*Task directions:* Every line below that holds the word "ตอนท" must be listed.

Stored data:

########

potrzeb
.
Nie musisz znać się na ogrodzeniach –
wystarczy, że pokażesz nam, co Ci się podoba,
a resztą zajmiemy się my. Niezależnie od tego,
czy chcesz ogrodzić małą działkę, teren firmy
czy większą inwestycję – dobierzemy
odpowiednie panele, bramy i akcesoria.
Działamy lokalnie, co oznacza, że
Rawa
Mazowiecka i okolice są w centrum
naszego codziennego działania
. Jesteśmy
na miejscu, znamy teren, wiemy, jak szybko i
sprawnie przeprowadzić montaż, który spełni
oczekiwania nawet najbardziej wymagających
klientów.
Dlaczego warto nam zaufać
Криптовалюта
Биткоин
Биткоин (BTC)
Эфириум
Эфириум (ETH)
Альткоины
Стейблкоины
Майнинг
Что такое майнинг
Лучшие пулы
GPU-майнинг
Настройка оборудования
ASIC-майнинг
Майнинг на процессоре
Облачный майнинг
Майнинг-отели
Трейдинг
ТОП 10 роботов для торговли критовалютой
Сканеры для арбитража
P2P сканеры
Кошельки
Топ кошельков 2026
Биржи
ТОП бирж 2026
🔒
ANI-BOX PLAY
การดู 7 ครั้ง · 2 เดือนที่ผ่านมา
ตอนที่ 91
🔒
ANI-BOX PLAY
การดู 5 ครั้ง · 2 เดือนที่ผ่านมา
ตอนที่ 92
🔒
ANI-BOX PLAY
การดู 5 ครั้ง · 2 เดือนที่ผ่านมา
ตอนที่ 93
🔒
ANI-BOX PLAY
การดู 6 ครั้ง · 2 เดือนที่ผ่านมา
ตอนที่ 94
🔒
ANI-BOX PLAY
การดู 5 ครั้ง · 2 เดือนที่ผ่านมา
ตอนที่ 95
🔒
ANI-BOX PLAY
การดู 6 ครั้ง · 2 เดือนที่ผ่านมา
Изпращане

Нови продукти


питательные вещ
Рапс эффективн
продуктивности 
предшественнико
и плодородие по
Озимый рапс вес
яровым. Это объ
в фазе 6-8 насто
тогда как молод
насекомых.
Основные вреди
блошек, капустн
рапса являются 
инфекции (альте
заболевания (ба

########

*Exercise response:*
ตอนที่ 91
ตอนที่ 92
ตอนที่ 93
ตอนที่ 94
ตอนที่ 95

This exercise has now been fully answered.